Os sintomas dos pacientes seriam então devido aos erros na interpretação da realidade, que ocorrem sob a forma de pensamentos disfuncionais e distorcidos, e cabe ao terapeuta auxiliar o paciente a identificar tais erros e corrigi-los por meio do exame atento da realidade e da geração de pensamentos alternativos. Dentre os pensamentos disfuncionais destacam-se: a inferência arbitrária, ou seja, concluir algo a partir da realidade que é diferente da conclusão esperada para esse fato; O filtro mental, conclusões tomadas em apenas uma pequena dimensão da realidade, ignorando as demais; A magnificação ou minimação, avaliando de maneira distorcida a importância relativa de eventos, atributos pessoais ou possibilidades futuras; A personalização, o ato de relacionar eventos externos como diretamente direcionados à sua pessoa; O pensamento catastrófico, em prever sempre o pior desfecho possível, ignorando outras possibilidades; E o pensamento dicotômico, classificando as pessoas e eventos em categorias rígidas de bem ou mal, tudo ou nada.

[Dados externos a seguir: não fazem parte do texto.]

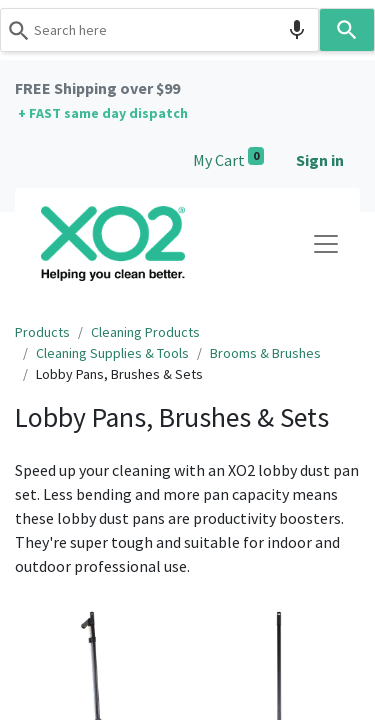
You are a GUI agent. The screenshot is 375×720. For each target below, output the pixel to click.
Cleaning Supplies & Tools (112, 353)
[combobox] (160, 30)
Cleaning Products (145, 332)
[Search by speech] (297, 30)
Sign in (320, 160)
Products (42, 332)
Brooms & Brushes (265, 353)
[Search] (347, 30)
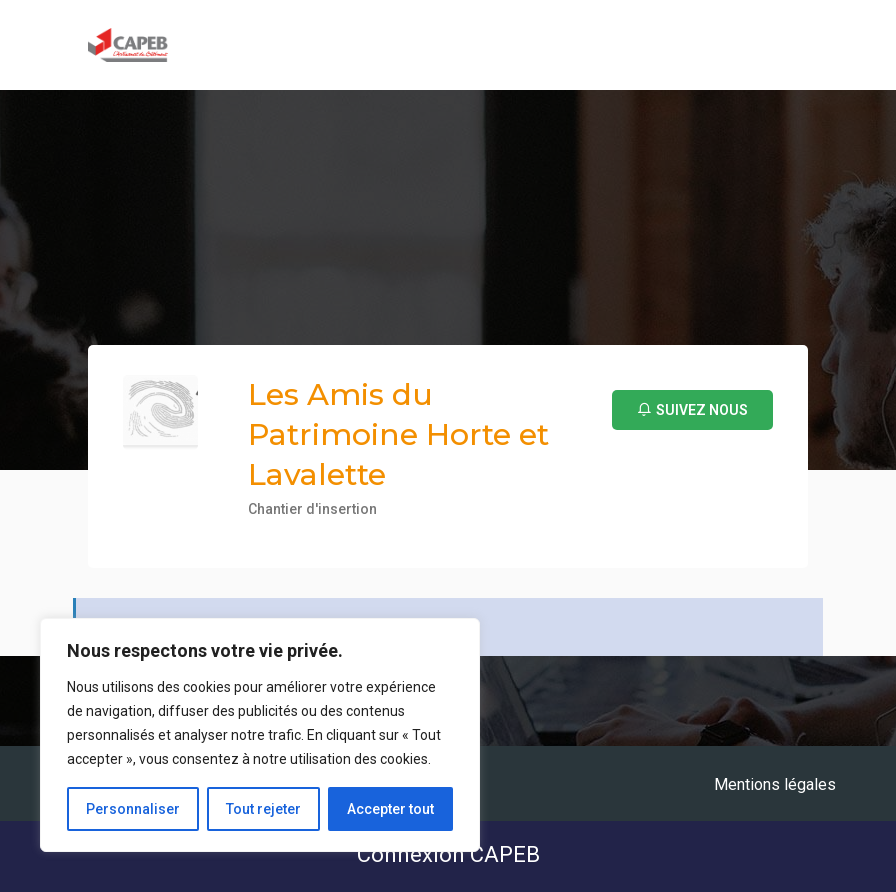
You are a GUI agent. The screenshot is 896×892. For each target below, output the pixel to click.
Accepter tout (390, 809)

A terapia cognitiva é indicada sobretudo nos transtornos depressivos, ansiosos, alimentares e somatoformes, como a hipocondria e o transtorno dismórfico corporal.

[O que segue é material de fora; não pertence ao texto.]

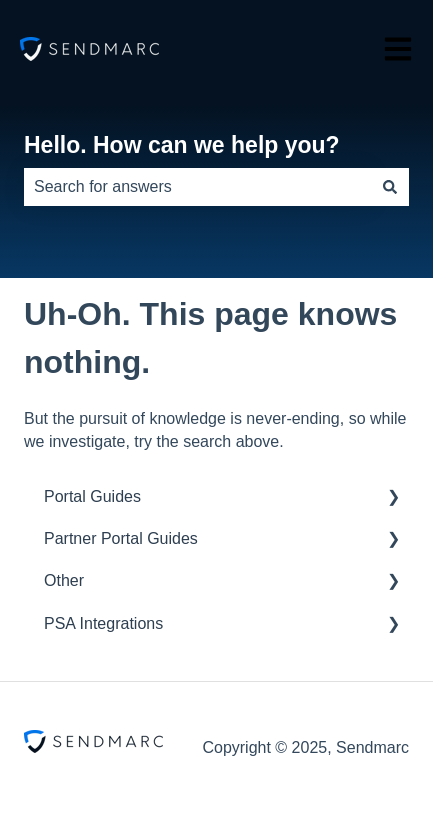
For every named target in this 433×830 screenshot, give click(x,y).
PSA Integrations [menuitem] (103, 623)
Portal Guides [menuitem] (92, 496)
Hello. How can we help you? (182, 145)
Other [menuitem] (64, 580)
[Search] (390, 187)
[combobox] (197, 187)
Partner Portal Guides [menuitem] (121, 538)
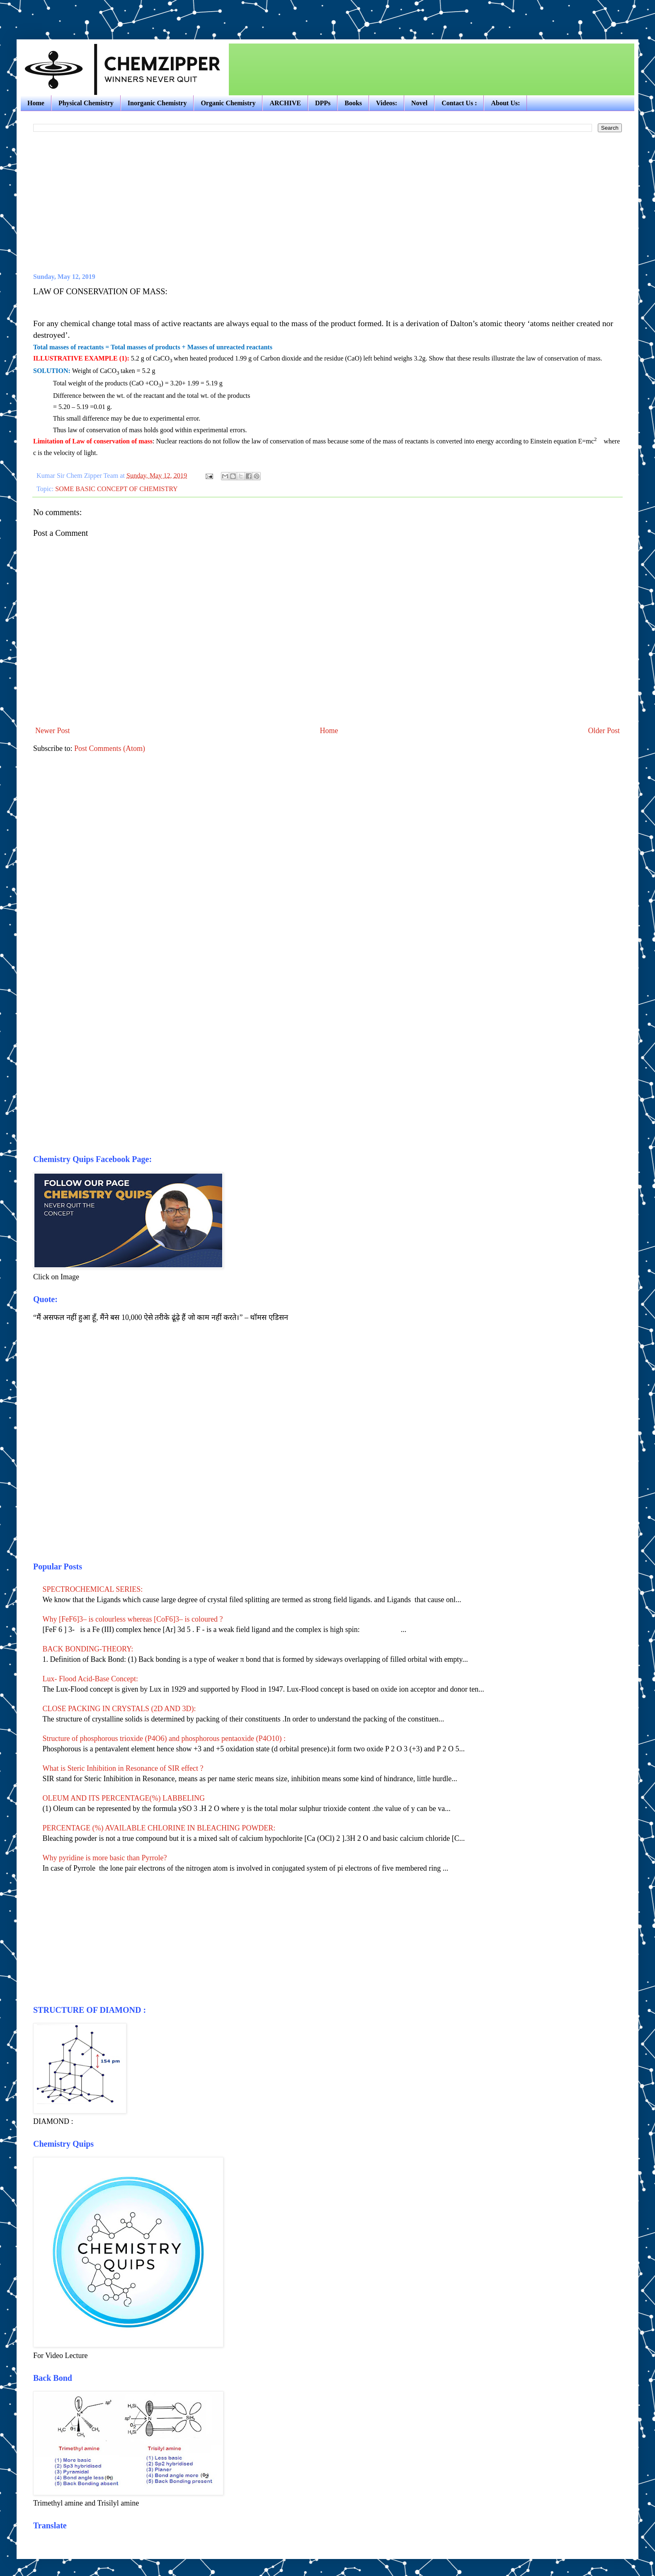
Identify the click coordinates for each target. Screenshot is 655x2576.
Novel (419, 103)
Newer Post (52, 730)
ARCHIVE (285, 103)
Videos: (386, 103)
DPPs (322, 103)
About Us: (505, 103)
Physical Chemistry (86, 103)
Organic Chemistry (228, 103)
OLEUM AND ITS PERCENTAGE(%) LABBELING (124, 1798)
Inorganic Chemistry (157, 103)
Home (35, 103)
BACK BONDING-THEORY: (88, 1649)
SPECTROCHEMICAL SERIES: (93, 1589)
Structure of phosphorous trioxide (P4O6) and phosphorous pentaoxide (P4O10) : (164, 1738)
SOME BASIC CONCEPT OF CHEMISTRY (116, 489)
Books (353, 103)
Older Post (604, 730)
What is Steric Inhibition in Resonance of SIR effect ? (123, 1768)
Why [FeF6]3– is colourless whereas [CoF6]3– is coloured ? (134, 1619)
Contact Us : (459, 103)
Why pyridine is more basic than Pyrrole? (105, 1858)
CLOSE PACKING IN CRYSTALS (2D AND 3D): (119, 1708)
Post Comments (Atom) (109, 748)
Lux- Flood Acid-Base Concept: (90, 1679)
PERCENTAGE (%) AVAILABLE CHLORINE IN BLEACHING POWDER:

Embora tenham surgido como terapias distintas, há uma tendência atual em integrar as terapias comportamental e cognitiva sob o termo terapia cognitivo-comportamental, decorrente da tentativa de englobar o comportamento junto dos processos cognitivos subjacentes à eles numa modalidade unificada de terapia. Nesse texto, por razões didáticas, optou-se por falar das teorias em separado.

 

PSICOTERAPIA DE GRUPO

Inicialmente a psicoterpia de grupo surgiu da necessidade de realizar atendimento psicoterápico à um número maior de pessoas na escassez de recursos para fazê-lo individualmente. O primeiro grupo que se têm notícia foi realizado por Pratt, em 1922, com portadores de tuberculose. A partir da Segunda Guerra Mundial, com o aumento avassalador de pacientes com demandas em saúde mental, as psicoterapias em grupo ganharam maior força. Atualmente é muito bem estabelecido que além da relação custo/benefício, as terapias em grupo apresentam fatores terapêuticos próprios, não encontrados na terapia individual, os chamados fatores grupais. Dentre eles estão a capacidade de instilar esperaça, já que observar a melhora em pessoas com problemas semelhantes aumenta a crença na melhora individual e na capacidade de superar adversidades; A universalidade do problema, diminuindo a sensação de isolamento, vergonha e estigma associado à muitas condições de transtornos mentais ou outras doenças; Estímulo ao altruísmo, ao criar um espaço onde é possível ajudar aos outros; Desenvolver habilidades sociais a partir da convivência em grupo; Aprendizado interpessoal e imitativo a partir da observação de comportamentos saudáveis em outras pessoas; Reconhecer no próximo comportamentos desadaptativos semelhantes, facilitando o entendimento e reconhecimento destes em si próprio; E o sentimento de pertencer a um grupo.

 

CORDIOLI, A.V. Psicoterapias: abordagens atuais. Porto Alegre: Artmed, 2008. Cap 1.

CASTANET, H.; ROUVIERE, Y. Compreender Freud. Belo Horizonte: Ed. Scriptum, 2013.